### TASK DATA
**********

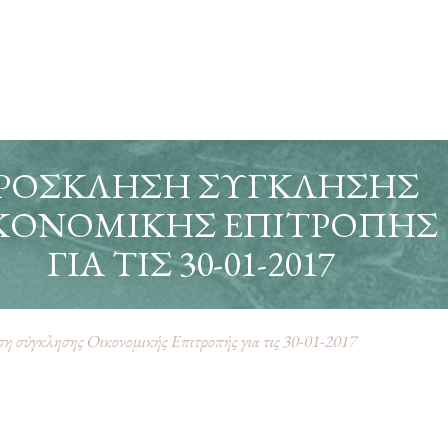
ΡΌΣΚΛΗΣΗ ΣΎΓΚΛΗΣΗΣ
ΚΟΝΟΜΙΚΉΣ ΕΠΙΤΡΟΠΉΣ
ΓΙΑ ΤΙΣ 30-01-2017
 σύγκλησης Οικονομικής Επιτροπής για τις 30-01-2017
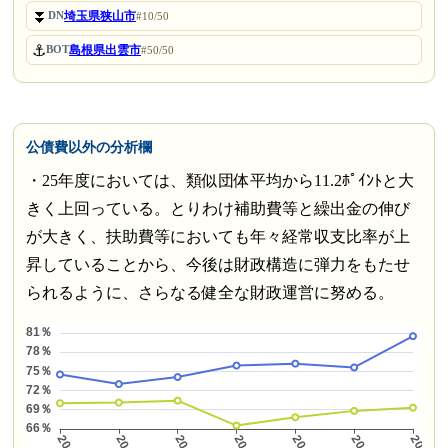
⏬
埼玉県狭山市
DN
#10/50
⚓
島根県出雲市
BOT
#50/50
公債費以外の分析欄
・25年度においては、類似団体平均から11.2ﾎﾟｲﾝﾄと大
きく上回っている。とりわけ補助費等と繰出金の伸び
が大きく、扶助費等においても年々経常収支比率が上
昇していることから、今後は財政構造に弾力をもたせ
られるように、さらなる健全な財政運営に努める。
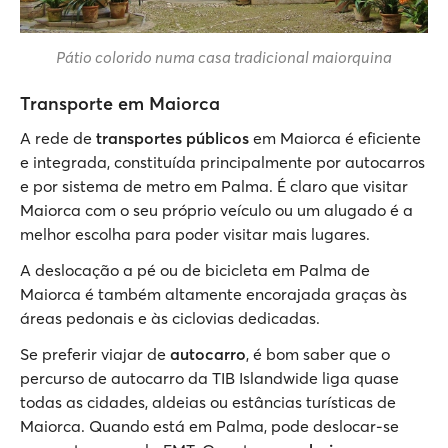
Pátio colorido numa casa tradicional maiorquina
Transporte em Maiorca
A rede de
transportes públicos
em Maiorca é eficiente
e integrada, constituída principalmente por autocarros
e por sistema de metro em Palma. É claro que visitar
Maiorca com o seu próprio veículo ou um alugado é a
melhor escolha para poder visitar mais lugares.
A deslocação a pé ou de bicicleta em Palma de
Maiorca é também altamente encorajada graças às
áreas pedonais e às ciclovias dedicadas.
Se preferir viajar de
autocarro
, é bom saber que o
percurso de autocarro da TIB Islandwide liga quase
todas as cidades, aldeias ou estâncias turísticas de
Maiorca. Quando está em Palma, pode deslocar-se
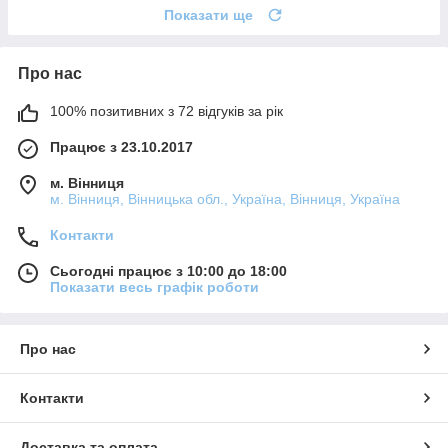
Показати ще
Про нас
100% позитивних з 72 відгуків за рік
Працює з 23.10.2017
м. Вінниця
м. Вінниця, Вінницька обл., Україна, Вінниця, Україна
Контакти
Сьогодні працює з 10:00 до 18:00
Показати весь графік роботи
Про нас
Контакти
Доставка та оплата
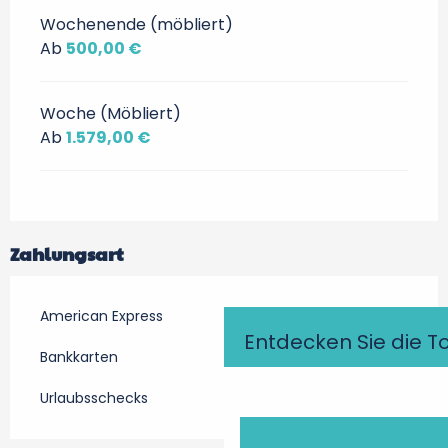
Wochenende (möbliert)
Ab
500,00 €
Woche (Möbliert)
Ab
1.579,00 €
Zahlungsart
American Express
Entdecken Sie die T
Bankkarten
Urlaubsschecks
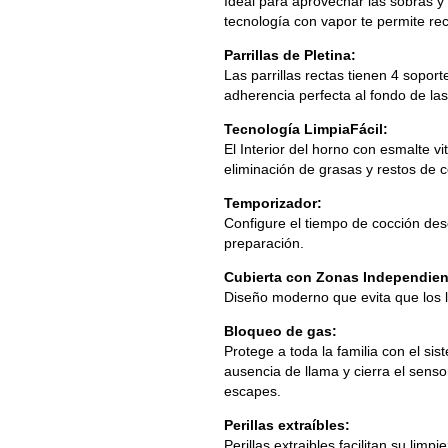
Ideal para aprovechar las sobras y 
tecnología con vapor te permite rec
Parrillas de Pletina:
Las parrillas rectas tienen 4 sopo
adherencia perfecta al fondo de las
Tecnología LimpiaFácil:
El Interior del horno con esmalte vit
eliminación de grasas y restos de 
Temporizador:
Configure el tiempo de cocción dese
preparación.
Cubierta con Zonas Independien
Diseño moderno que evita que los lí
Bloqueo de gas:
Protege a toda la familia con el s
ausencia de llama y cierra el sens
escapes.
Perillas extraíbles:
Perillas extraibles facilitan su limpi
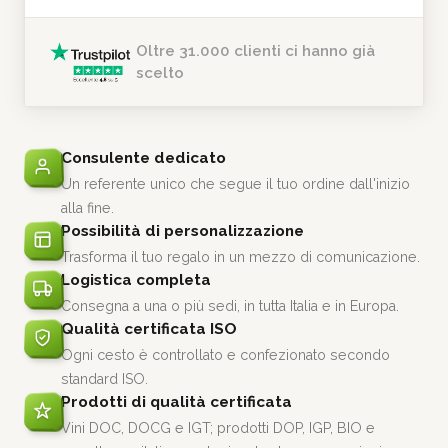
Oltre 31.000 clienti ci hanno già
scelto
Consulente dedicato
Un referente unico che segue il tuo ordine dall'inizio
alla fine.
Possibilità di personalizzazione
Trasforma il tuo regalo in un mezzo di comunicazione.
Logistica completa
Consegna a una o più sedi, in tutta Italia e in Europa.
Qualità certificata ISO
Ogni cesto è controllato e confezionato secondo
standard ISO.
Prodotti di qualità certificata
Vini DOC, DOCG e IGT; prodotti DOP, IGP, BIO e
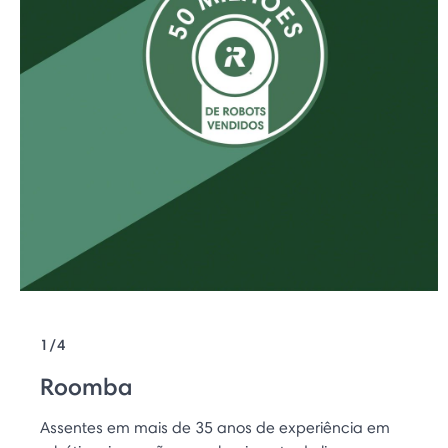
1/4
Roomba
Assentes em mais de 35 anos de experiência em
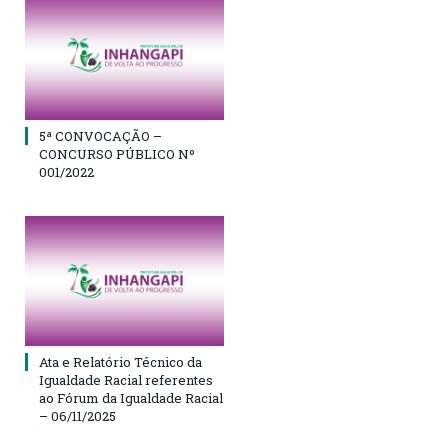
5ª CONVOCAÇÃO –
CONCURSO PÚBLICO Nº
001/2022
Ata e Relatório Técnico da
Igualdade Racial referentes
ao Fórum da Igualdade Racial
– 06/11/2025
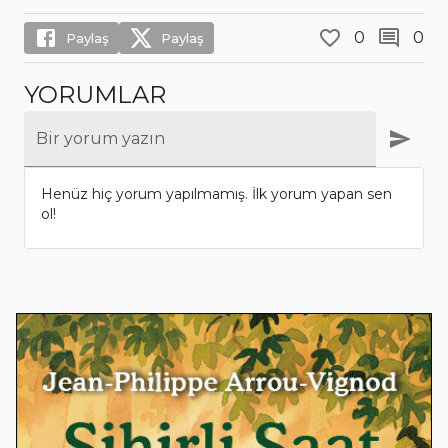
0
0
Paylaş
Paylaş
YORUMLAR
Bir yorum yazın
Henüz hiç yorum yapılmamış. İlk yorum yapan sen
ol!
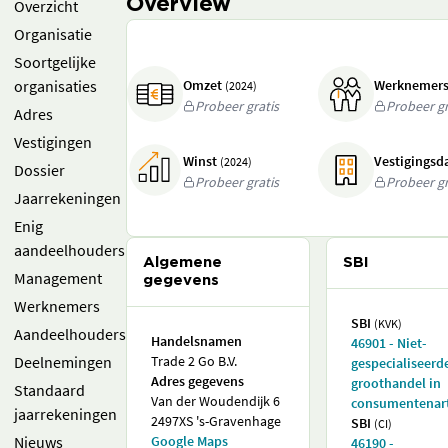
Overview
Overzicht
Organisatie
Soortgelijke
organisaties
Omzet
Werknemer
(2024)
Probeer gratis
Probeer gr
Adres
Vestigingen
Winst
Vestigings
(2024)
Dossier
Probeer gratis
Probeer gr
Jaarrekeningen
Enig
aandeelhouders
Algemene
SBI
Management
gegevens
Werknemers
SBI
(KVK)
Aandeelhouders
Handelsnamen
46901 - Niet-
Deelnemingen
Trade 2 Go B.V.
gespecialiseerd
Adres gegevens
groothandel in
Standaard
Van der Woudendijk 6
consumentenart
jaarrekeningen
2497XS 's-Gravenhage
SBI
(CI)
Nieuws
Google Maps
46190 -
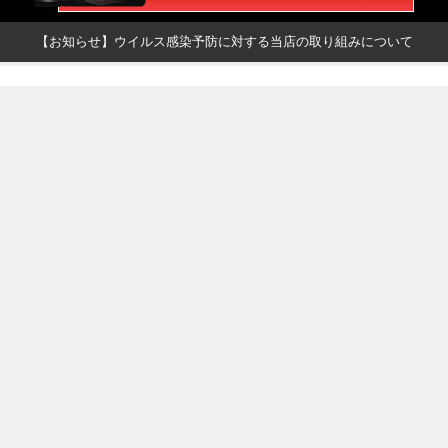
【お知らせ】ウイルス感染予防に対する当店の取り組みについて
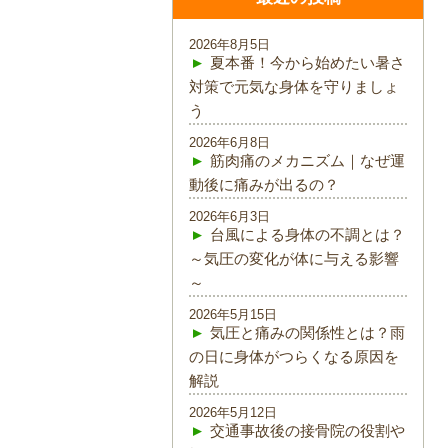
2026年8月5日
夏本番！今から始めたい暑さ
対策で元気な身体を守りましょ
う
2026年6月8日
筋肉痛のメカニズム｜なぜ運
動後に痛みが出るの？
2026年6月3日
台風による身体の不調とは？
～気圧の変化が体に与える影響
～
2026年5月15日
気圧と痛みの関係性とは？雨
の日に身体がつらくなる原因を
解説
2026年5月12日
交通事故後の接骨院の役割や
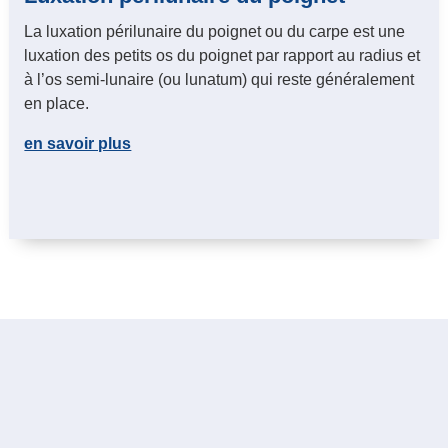
La luxation périlunaire du poignet ou du carpe est une
luxation des petits os du poignet par rapport au radius et
à l’os semi-lunaire (ou lunatum) qui reste généralement
en place.
en savoir plus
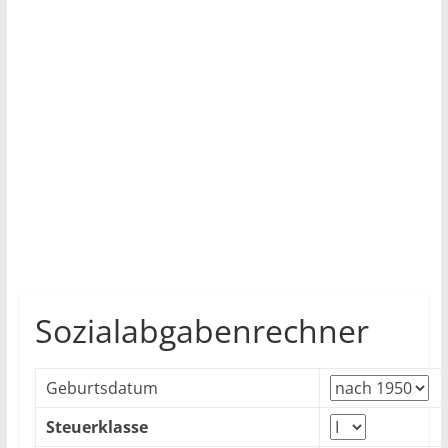
Sozialabgabenrechner
Geburtsdatum
Steuerklasse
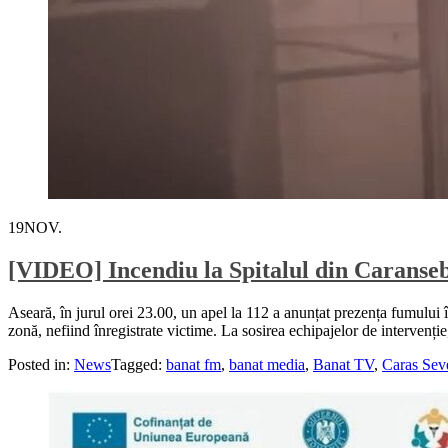
19
NOV.
[VIDEO] Incendiu la Spitalul din Caranseb
Aseară, în jurul orei 23.00, un apel la 112 a anunțat prezența fumului 
zonă, nefiind înregistrate victime. La sosirea echipajelor de intervenț
Posted in:
News
Tagged:
banat fm
,
banat media
,
Banat TV
,
Caras Sev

**********

### ABOUT THIS TASK
Check each line of the records above for "Racial", and copy those that have it.

### TASK ANSWER
Igualdade Racial referentes
ao Fórum da Igualdade Racial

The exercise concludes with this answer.